*Exercise requirements*
Each entry should be given again exactly, with any image left out.
Top of Information
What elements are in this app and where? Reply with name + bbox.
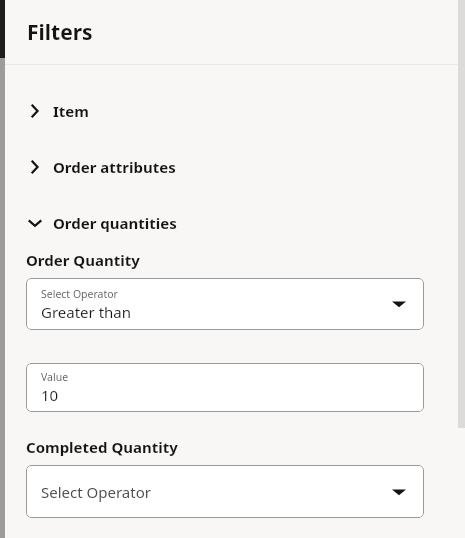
staticText: Select Operator <box>41 482 151 502</box>
staticText: Select Operator <box>41 287 118 301</box>
staticText: Filters <box>27 18 93 47</box>
staticText: Order quantities <box>53 213 177 233</box>
button[interactable]: Select Operator <box>26 465 424 518</box>
staticText: 10 <box>41 385 59 405</box>
button[interactable]: Item <box>5 96 445 126</box>
button[interactable]: Open operator list <box>392 485 406 499</box>
button[interactable]: Order attributes <box>5 152 445 182</box>
button[interactable]: Order quantities <box>5 208 445 238</box>
staticText: Completed Quantity <box>26 437 178 457</box>
staticText: Order Quantity <box>26 250 140 270</box>
staticText: Order attributes <box>53 157 176 177</box>
staticText: Item <box>53 101 89 121</box>
button[interactable]: Open operator list <box>392 297 406 311</box>
button[interactable]: Select Operator <box>26 278 424 330</box>
staticText: Greater than <box>41 302 132 322</box>
button[interactable]: Value <box>26 363 424 412</box>
staticText: Value <box>41 370 69 384</box>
Bottom of Information
*Solution to this exercise*
What elements are in this app and where? Reply with name + bbox.
staticText: Select Operator <box>41 482 151 502</box>
staticText: Select Operator <box>41 287 118 301</box>
staticText: Filters <box>27 18 93 47</box>
staticText: Order quantities <box>53 213 177 233</box>
button[interactable]: Select Operator <box>26 465 424 518</box>
staticText: 10 <box>41 385 59 405</box>
button[interactable]: Item <box>5 96 445 126</box>
button[interactable]: Open operator list <box>392 485 406 499</box>
button[interactable]: Order attributes <box>5 152 445 182</box>
button[interactable]: Order quantities <box>5 208 445 238</box>
staticText: Completed Quantity <box>26 437 178 457</box>
staticText: Order Quantity <box>26 250 140 270</box>
staticText: Order attributes <box>53 157 176 177</box>
staticText: Item <box>53 101 89 121</box>
button[interactable]: Open operator list <box>392 297 406 311</box>
button[interactable]: Select Operator <box>26 278 424 330</box>
staticText: Greater than <box>41 302 132 322</box>
button[interactable]: Value <box>26 363 424 412</box>
staticText: Value <box>41 370 69 384</box>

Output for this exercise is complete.